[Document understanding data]
-=-=-=-=-

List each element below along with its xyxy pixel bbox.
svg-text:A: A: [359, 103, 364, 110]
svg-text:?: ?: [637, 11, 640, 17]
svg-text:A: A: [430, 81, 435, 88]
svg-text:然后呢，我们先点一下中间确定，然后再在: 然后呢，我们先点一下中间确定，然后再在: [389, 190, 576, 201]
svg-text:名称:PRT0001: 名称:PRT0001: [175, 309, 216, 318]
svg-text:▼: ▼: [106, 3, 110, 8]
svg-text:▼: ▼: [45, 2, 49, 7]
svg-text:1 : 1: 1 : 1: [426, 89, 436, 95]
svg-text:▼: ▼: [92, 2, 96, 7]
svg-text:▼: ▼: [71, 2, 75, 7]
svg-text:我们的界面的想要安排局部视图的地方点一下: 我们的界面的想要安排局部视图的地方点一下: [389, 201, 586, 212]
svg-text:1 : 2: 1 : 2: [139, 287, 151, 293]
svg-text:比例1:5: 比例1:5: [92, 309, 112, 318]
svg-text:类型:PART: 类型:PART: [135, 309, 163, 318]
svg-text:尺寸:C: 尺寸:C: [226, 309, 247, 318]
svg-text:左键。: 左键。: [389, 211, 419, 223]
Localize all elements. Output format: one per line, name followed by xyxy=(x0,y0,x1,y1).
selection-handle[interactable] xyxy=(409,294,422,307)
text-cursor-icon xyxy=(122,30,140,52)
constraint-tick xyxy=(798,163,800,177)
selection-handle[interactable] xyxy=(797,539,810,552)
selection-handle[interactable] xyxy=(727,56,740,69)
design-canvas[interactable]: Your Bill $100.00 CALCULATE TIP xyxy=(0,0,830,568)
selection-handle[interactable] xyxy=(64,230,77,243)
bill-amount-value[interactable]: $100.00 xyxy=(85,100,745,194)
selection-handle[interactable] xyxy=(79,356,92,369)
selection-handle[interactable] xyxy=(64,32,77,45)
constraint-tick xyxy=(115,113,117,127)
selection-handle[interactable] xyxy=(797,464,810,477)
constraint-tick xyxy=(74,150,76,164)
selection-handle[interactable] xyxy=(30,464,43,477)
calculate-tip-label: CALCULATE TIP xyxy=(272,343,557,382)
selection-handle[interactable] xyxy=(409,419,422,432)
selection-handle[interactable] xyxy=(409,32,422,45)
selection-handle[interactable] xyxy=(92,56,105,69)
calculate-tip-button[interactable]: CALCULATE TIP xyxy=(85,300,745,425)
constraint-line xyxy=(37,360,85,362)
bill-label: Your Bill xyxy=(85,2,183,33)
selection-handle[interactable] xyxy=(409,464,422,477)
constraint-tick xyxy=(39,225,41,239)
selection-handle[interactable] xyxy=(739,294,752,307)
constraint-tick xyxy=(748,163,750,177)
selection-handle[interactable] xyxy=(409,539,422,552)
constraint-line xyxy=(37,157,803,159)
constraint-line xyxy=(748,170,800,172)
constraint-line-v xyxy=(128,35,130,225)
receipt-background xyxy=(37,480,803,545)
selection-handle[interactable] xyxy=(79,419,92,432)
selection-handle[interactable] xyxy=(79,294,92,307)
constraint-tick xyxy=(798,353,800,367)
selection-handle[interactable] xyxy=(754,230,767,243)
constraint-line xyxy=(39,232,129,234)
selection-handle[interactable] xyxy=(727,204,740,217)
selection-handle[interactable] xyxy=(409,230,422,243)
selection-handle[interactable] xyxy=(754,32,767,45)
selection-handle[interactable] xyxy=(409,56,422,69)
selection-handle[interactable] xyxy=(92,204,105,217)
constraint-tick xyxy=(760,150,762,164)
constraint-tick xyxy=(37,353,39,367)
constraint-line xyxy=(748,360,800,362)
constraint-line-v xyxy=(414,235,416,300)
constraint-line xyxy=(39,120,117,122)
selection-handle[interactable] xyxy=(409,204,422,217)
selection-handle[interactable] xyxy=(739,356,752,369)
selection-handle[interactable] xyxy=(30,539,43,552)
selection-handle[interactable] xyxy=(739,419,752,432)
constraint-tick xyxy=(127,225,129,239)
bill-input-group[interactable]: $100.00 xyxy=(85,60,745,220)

-=-=-=-=-

Problem description:
Quote all the records exactly, please, leaving none out.

Your solution:
List each element below along with its xyxy pixel bbox.
svg-text:A: A: [359, 103, 364, 110]
svg-text:?: ?: [637, 11, 640, 17]
svg-text:A: A: [430, 81, 435, 88]
svg-text:然后呢，我们先点一下中间确定，然后再在: 然后呢，我们先点一下中间确定，然后再在: [389, 190, 576, 201]
svg-text:名称:PRT0001: 名称:PRT0001: [175, 309, 216, 318]
svg-text:▼: ▼: [106, 3, 110, 8]
svg-text:▼: ▼: [45, 2, 49, 7]
svg-text:1 : 1: 1 : 1: [426, 89, 436, 95]
svg-text:▼: ▼: [92, 2, 96, 7]
svg-text:▼: ▼: [71, 2, 75, 7]
svg-text:我们的界面的想要安排局部视图的地方点一下: 我们的界面的想要安排局部视图的地方点一下: [389, 201, 586, 212]
svg-text:1 : 2: 1 : 2: [139, 287, 151, 293]
svg-text:比例1:5: 比例1:5: [92, 309, 112, 318]
svg-text:类型:PART: 类型:PART: [135, 309, 163, 318]
svg-text:尺寸:C: 尺寸:C: [226, 309, 247, 318]
svg-text:左键。: 左键。: [389, 211, 419, 223]
Localize all elements. Output format: one per line, name followed by xyxy=(x0,y0,x1,y1).
selection-handle[interactable] xyxy=(409,294,422,307)
text-cursor-icon xyxy=(122,30,140,52)
constraint-tick xyxy=(798,163,800,177)
selection-handle[interactable] xyxy=(797,539,810,552)
selection-handle[interactable] xyxy=(727,56,740,69)
design-canvas[interactable]: Your Bill $100.00 CALCULATE TIP xyxy=(0,0,830,568)
selection-handle[interactable] xyxy=(64,230,77,243)
bill-amount-value[interactable]: $100.00 xyxy=(85,100,745,194)
selection-handle[interactable] xyxy=(79,356,92,369)
selection-handle[interactable] xyxy=(64,32,77,45)
constraint-tick xyxy=(115,113,117,127)
selection-handle[interactable] xyxy=(797,464,810,477)
constraint-tick xyxy=(74,150,76,164)
selection-handle[interactable] xyxy=(30,464,43,477)
calculate-tip-label: CALCULATE TIP xyxy=(272,343,557,382)
selection-handle[interactable] xyxy=(409,419,422,432)
selection-handle[interactable] xyxy=(409,32,422,45)
selection-handle[interactable] xyxy=(92,56,105,69)
calculate-tip-button[interactable]: CALCULATE TIP xyxy=(85,300,745,425)
constraint-line xyxy=(37,360,85,362)
bill-label: Your Bill xyxy=(85,2,183,33)
selection-handle[interactable] xyxy=(409,464,422,477)
constraint-tick xyxy=(39,225,41,239)
selection-handle[interactable] xyxy=(739,294,752,307)
constraint-tick xyxy=(748,163,750,177)
selection-handle[interactable] xyxy=(409,539,422,552)
constraint-line xyxy=(37,157,803,159)
constraint-line xyxy=(748,170,800,172)
constraint-line-v xyxy=(128,35,130,225)
receipt-background xyxy=(37,480,803,545)
selection-handle[interactable] xyxy=(79,419,92,432)
selection-handle[interactable] xyxy=(79,294,92,307)
constraint-tick xyxy=(798,353,800,367)
selection-handle[interactable] xyxy=(754,230,767,243)
constraint-line xyxy=(39,232,129,234)
selection-handle[interactable] xyxy=(727,204,740,217)
selection-handle[interactable] xyxy=(409,230,422,243)
selection-handle[interactable] xyxy=(754,32,767,45)
selection-handle[interactable] xyxy=(409,56,422,69)
selection-handle[interactable] xyxy=(92,204,105,217)
constraint-tick xyxy=(760,150,762,164)
constraint-tick xyxy=(37,353,39,367)
constraint-line xyxy=(748,360,800,362)
constraint-line-v xyxy=(414,235,416,300)
constraint-line xyxy=(39,120,117,122)
selection-handle[interactable] xyxy=(409,204,422,217)
selection-handle[interactable] xyxy=(739,356,752,369)
selection-handle[interactable] xyxy=(30,539,43,552)
selection-handle[interactable] xyxy=(739,419,752,432)
constraint-tick xyxy=(127,225,129,239)
bill-input-group[interactable]: $100.00 xyxy=(85,60,745,220)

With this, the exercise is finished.